I’m using fluid.bufnoveltyslice~ to find pitch changes within files. With default settings, the pitch algorithm gives radically different response when I cross a threshold tipping point of about 0.33. See these pics for comparison.

I’ve tried cranking up the kernel and filter size (and raised FFT to 2048) to no avail; though it would be useful if the helpfiles could indicate some viable ranges for non-programmers to try out, I have literally no idea what size kernel/filters to try.

Any suggestions on strategies to make this better? In my ultimate use case I’m going to be throwing a lot of very different field recording files at it, so tuning this per file in realtime isn’t going to be an option. Any suggestions for what approaches might work better for me?

FWIW, the spectrum and MFCC algorithms are more pliable, but not quite what I’m after.

cheers,
Scott

tremblap · April 3, 2024, 8:25pm

Hello Scott

I think the best intuitive way to understand novelty and pitch and how they work together would be to read this:

https://learn.flucoma.org/reference/noveltyslice/

and to play with the helpfile of fluid.(buf)noveltyfeature~ to see how it reacts/peaks on a small subset. i find that seeing the descriptors help me tweak and get a sense of what makes a difference.

for more technical explanations, there are references at the bottom of the learn page. Pitch is complicated in term of changes.

Can I ask why pitch, and not chroma? Field recordings are not usually super monophonic and pitch is good with monophonic…

If you post a link to a sample file, I’m happy to help brainstorm how to segment and/or find areas of change.

rodrigo.constanzo · April 4, 2024, 12:22am

That’s some spicy behavior!

From re-reading the thread, it seems like Pitch, in specific, is handicapped by the (internal) normalizing of pitch and confidence in a way that is unavoidable, which is a bummer.

The thresholding being all over the place for different algorithms doesn’t help, but it seems like in the case of some algorithms in specific, it’s near impossible to get novelty slicing to work “properly”.

tremblap · April 4, 2024, 7:15am

it works on mono pitch vs no pitch - it is quite experimental

scottmclaughlin · April 4, 2024, 9:41am

Thanks, I did read the reference but not the linked papers: TBH I thought they’d be too technical for me but actually now that I look at they are useful (if still a little over my head in some ways).

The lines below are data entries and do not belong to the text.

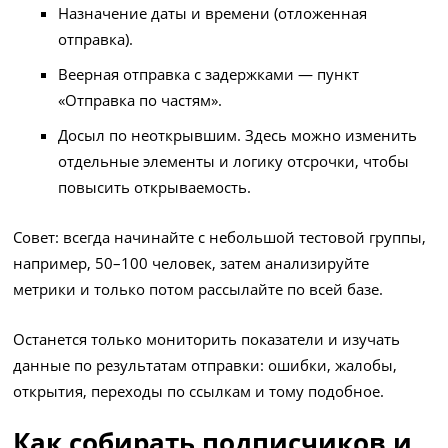
Назначение даты и времени (отложенная
отправка).
Веерная отправка с задержками — пункт
«Отправка по частям».
Досыл по неоткрывшим. Здесь можно изменить
отдельные элементы и логику отсрочки, чтобы
повысить открываемость.
Совет: всегда начинайте с небольшой тестовой группы,
например, 50–100 человек, затем анализируйте
метрики и только потом рассылайте по всей базе.
Останется только мониторить показатели и изучать
данные по результатам отправки: ошибки, жалобы,
открытия, переходы по ссылкам и тому подобное.
Как собирать подписчиков и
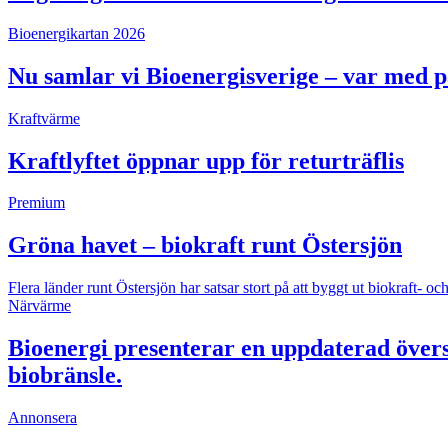
Bioenergikartan 2026
Nu samlar vi Bioenergisverige – var med 
Kraftvärme
Kraftlyftet öppnar upp för returträflis
Premium
Gröna havet – biokraft runt Östersjön
Flera länder runt Östersjön har satsar stort på att byggt ut biokraft
Närvärme
Bioenergi presenterar en uppdaterad övers
biobränsle.
Annonsera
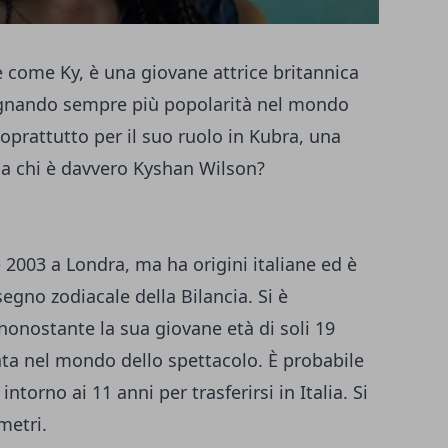
 come Ky, è una giovane attrice britannica
dagnando sempre più popolarità nel mondo
oprattutto per il suo ruolo in Kubra, una
 Ma chi è davvero Kyshan Wilson?
 2003 a Londra, ma ha origini italiane ed è
segno zodiacale della Bilancia. Si è
 nonostante la sua giovane età di soli 19
ta nel mondo dello spettacolo. È probabile
ntorno ai 11 anni per trasferirsi in Italia. Si
metri.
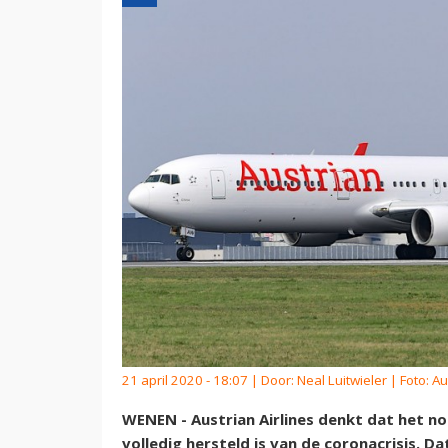
21 april 2020 - 18:07 | Door:
Neal Luitwieler
| Foto: Au
WENEN - Austrian Airlines denkt dat het n
volledig hersteld is van de coronacrisis. Da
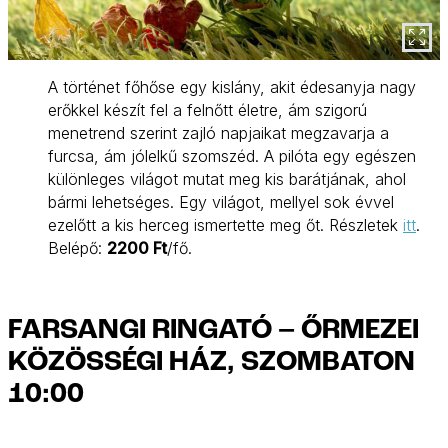
A történet főhőse egy kislány, akit édesanyja nagy
erőkkel készít fel a felnőtt életre, ám szigorú
menetrend szerint zajló napjaikat megzavarja a
furcsa, ám jólelkű szomszéd. A pilóta egy egészen
különleges világot mutat meg kis barátjának, ahol
bármi lehetséges. Egy világot, mellyel sok évvel
ezelőtt a kis herceg ismertette meg őt. Részletek
itt
.
Belépő:
2200 Ft
/fő.
FARSANGI RINGATÓ – ŐRMEZEI
KÖZÖSSÉGI HÁZ, SZOMBATON
10:00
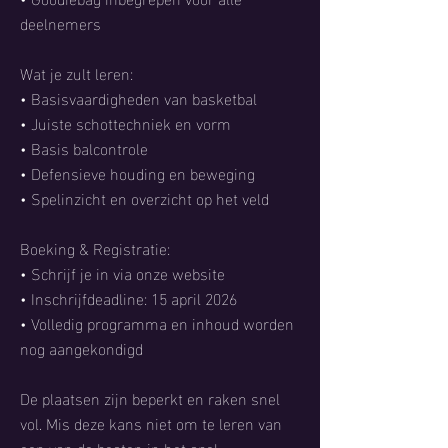
deelnemers
Wat je zult leren:
• Basisvaardigheden van basketbal
• Juiste schottechniek en vorm
• Basis balcontrole
• Defensieve houding en beweging
• Spelinzicht en overzicht op het veld
Boeking & Registratie:
• Schrijf je in via onze website
• Inschrijfdeadline: 15 april 2026
• Volledig programma en inhoud worden
nog aangekondigd
De plaatsen zijn beperkt en raken snel
vol. Mis deze kans niet om te leren van
een van de besten in het spel.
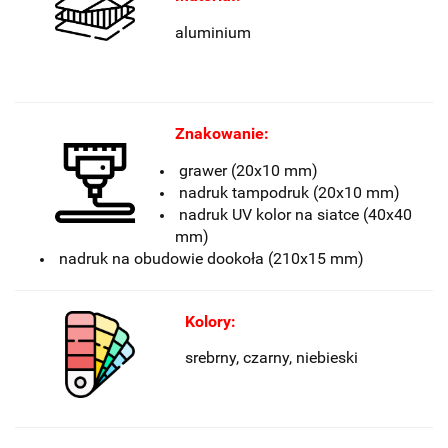
aluminium
Znakowanie:
grawer (20x10 mm)
nadruk tampodruk (20x10 mm)
nadruk UV kolor na siatce (40x40
mm)
nadruk na obudowie dookoła (210x15 mm)
Kolory:
srebrny, czarny
, niebieski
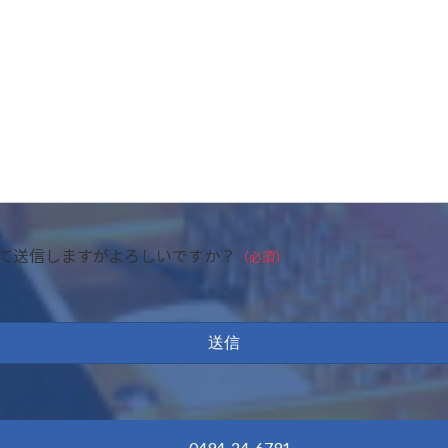
て送信しますがよろしいですか？
（必須）
0494-24-6791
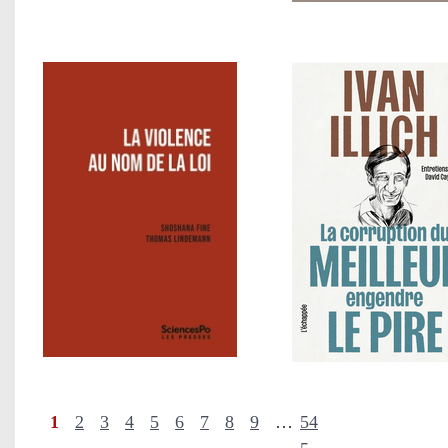
1
2
3
4
5
6
7
8
9
…
54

@tremblap you’re right, I should try chroma instead. My test file is a very clean clarinet melody (I wanted to get the basic patch working before trying field recordings), but I may as well dive into what the real world situation will be.

tremblap · April 4, 2024, 10:19am

Hello @scottmclaughlin nice to see you here!

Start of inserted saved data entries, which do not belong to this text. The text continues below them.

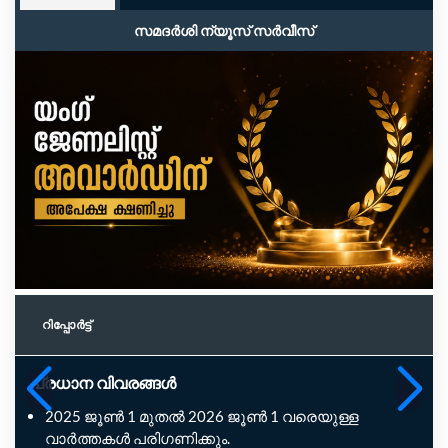
സമദർശി ന്യൂസ് സർവീസ്
റിപ്പോര്‍ട്ട്
പ്രധാന വിവരങ്ങൾ
2025 ജൂൺ 1 മുതൽ 2026 ജൂൺ 1 വരെയുള്ള
വാർത്തകൾ പരിഗണിക്കും.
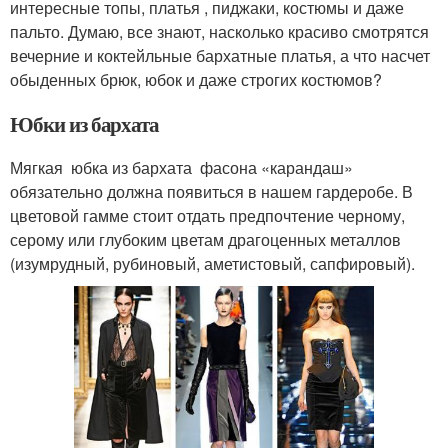
интересные топы, платья , пиджаки, костюмы и даже
пальто. Думаю, все знают, насколько красиво смотрятся
вечерние и коктейльные бархатные платья, а что насчет
обыденных брюк, юбок и даже строгих костюмов?
Юбки из бархата
Мягкая юбка из бархата фасона «карандаш»
обязательно должна появиться в нашем гардеробе. В
цветовой гамме стоит отдать предпочтение черному,
серому или глубоким цветам драгоценных металлов
(изумрудный, рубиновый, аметистовый, сапфировый).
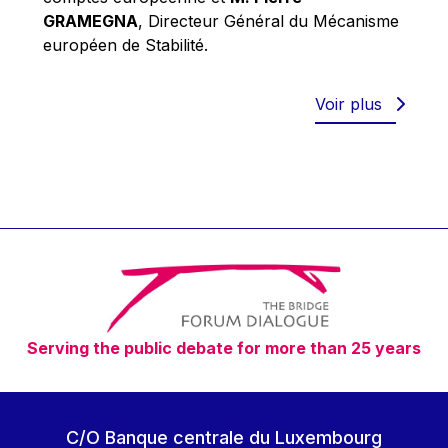
Robert Goebbels
GRAMEGNA
, Directeur Général du Mécanisme
Robert REYNDERS
européen de Stabilité.
Robert WEIDES
Rolf Tarrach
Voir plus
Štefan Füle
Thomas L. Cranfield
Tim Lankester
Timothy Radcliffe
Vaclav Klaus
Vassilios Skouris
Vítor Manuel da Silva Caldeira
Serving the public debate for more than 25 years
Viviane Reding
Walter Hagg
Walter RADERMACHER
C/O Banque centrale du Luxembourg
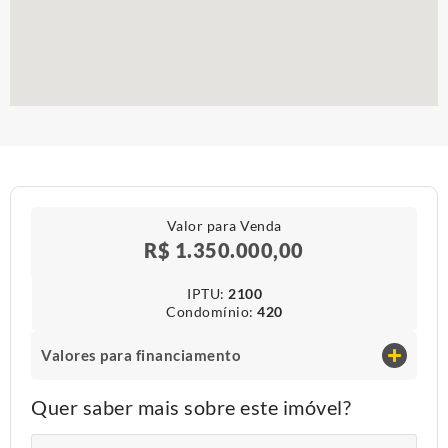
Valor para Venda
R$ 1.350.000,00
IPTU​:
2100
Condomínio​:
420
Valores para financiamento
Quer saber mais sobre este imóvel?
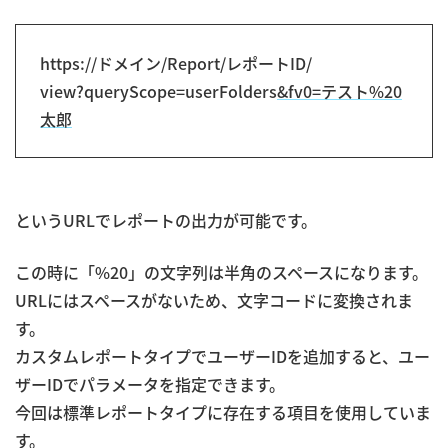
https://ドメイン/Report/レポートID/
view?queryScope=userFolders
&fv0=テスト%20
太郎
というURLでレポートの出力が可能です。
この時に「%20」の文字列は半角のスペースになります。
URLにはスペースがないため、文字コードに変換されま
す。
カスタムレポートタイプでユーザーIDを追加すると、ユー
ザーIDでパラメータを指定できます。
今回は標準レポートタイプに存在する項目を使用していま
す。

the thing is, segmentation is always signal dependent. The more you do it, with various tools, the more you get a hunch of which tool will be best / less worst to do a given task… hence me offering to talk at a higher level with audio example - what is it you are trying to isolate in what kind of environment/context. that way, we can start to unpick what tool might be best

I hope this helps